Databricks cluster access mode#
What is cluster access mode#
Just a copy from Azure Databricks official doc:
Please ignore the Notes
column in the below table.
Amazon Databricks official doc has less info (there's no Notes
column ) on access mode. Update 2023-12-18, Just realized that Azure doc has been updated, now it's the same as Amazon doc, no more below Notes
column. I think this is because the init scripts, libraries, and credential passthrough, etc. are supported now.
Access Mode | Visible to user | UC Support | Supported Languages | Notes |
---|---|---|---|---|
Single User | Always | Yes | Python, SQL, Scala, R | Can be assigned to and used by a single user only. Dynamic views are not supported. Credential passthrough is not supported. |
Shared | Always (Premium plan required) | Yes | Python, SQL | Init scripts, third-party libraries, and JARS are not supported. Credential passthrough is not supported. |
No Isolation Shared | Hidden (Enforce User Isolation required) | No | Python, SQL, Scala, R | Admin console configuration required to enforce user isolation |
Custom | Hidden (For all new clusters) | No | Python, SQL, Scala, R | This option is shown only if you have existing clusters without a specified access mode. |
Single User
mode is easy to understand, the cluster is reserved to a single user, other user cannot use it.
Custom
mode is often seen in job cluster, which means cluster created by a job running in a cluster pool for example, because when creating a cluster pool, there's no option for access mode.

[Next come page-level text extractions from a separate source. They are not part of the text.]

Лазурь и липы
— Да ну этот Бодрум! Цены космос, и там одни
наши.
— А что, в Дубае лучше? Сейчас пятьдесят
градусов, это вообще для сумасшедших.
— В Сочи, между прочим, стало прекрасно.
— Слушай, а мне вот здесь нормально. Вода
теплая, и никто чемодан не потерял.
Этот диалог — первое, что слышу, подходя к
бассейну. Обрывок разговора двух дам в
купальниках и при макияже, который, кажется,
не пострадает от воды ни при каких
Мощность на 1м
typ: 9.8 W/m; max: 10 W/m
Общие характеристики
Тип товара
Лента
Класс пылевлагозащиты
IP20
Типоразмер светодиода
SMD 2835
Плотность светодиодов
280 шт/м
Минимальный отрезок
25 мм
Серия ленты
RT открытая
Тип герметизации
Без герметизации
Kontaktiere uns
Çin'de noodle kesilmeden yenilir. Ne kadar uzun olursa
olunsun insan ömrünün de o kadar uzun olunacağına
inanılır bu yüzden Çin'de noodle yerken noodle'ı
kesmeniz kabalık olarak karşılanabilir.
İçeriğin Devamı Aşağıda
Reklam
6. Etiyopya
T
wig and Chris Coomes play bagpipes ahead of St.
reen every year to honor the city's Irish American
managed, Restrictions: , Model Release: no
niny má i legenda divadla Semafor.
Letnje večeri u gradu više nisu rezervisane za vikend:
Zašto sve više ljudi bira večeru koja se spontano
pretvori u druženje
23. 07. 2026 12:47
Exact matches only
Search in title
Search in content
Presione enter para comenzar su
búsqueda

This post will talk about Shared
and No Isolation Shared
access modes.
Please ensure to test on your own runtime.
All the below examples were tested on a cluster with Databricks runtime v10.4 LTS (Scala 2.12 Spark 3.2.1). Since we now have a much newer Databricks runtime, so the results might differ.
Shared
access mode#
From two different users, running the same command python -m site
, I got two different results.
- in a notebook from
user1
, the mapped user isspark-6166cfd7-9154-4017-b0ff-89
:
%%sh
whoami
echo ======
which python
echo ======
python -m site
# outputs:
spark-6166cfd7-9154-4017-b0ff-89
======
/databricks/python3/bin/python
======
sys.path = [
'/home/spark-6166cfd7-9154-4017-b0ff-89',
'/databricks/spark/python',
'/databricks/spark/python/lib/py4j-0.10.9.1-src.zip',
'/databricks/jars/spark--driver--driver-spark_3.2_2.12_deploy.jar',
'/WSFS_NOTEBOOK_DIR',
'/databricks/python_shell',
'/usr/lib/python38.zip',
'/usr/lib/python3.8',
'/usr/lib/python3.8/lib-dynload',
'/databricks/python3/lib/python3.8/site-packages',
'/usr/local/lib/python3.8/dist-packages',
'/usr/lib/python3/dist-packages',
]
USER_BASE: '/home/spark-6166cfd7-9154-4017-b0ff-89/.local' (exists)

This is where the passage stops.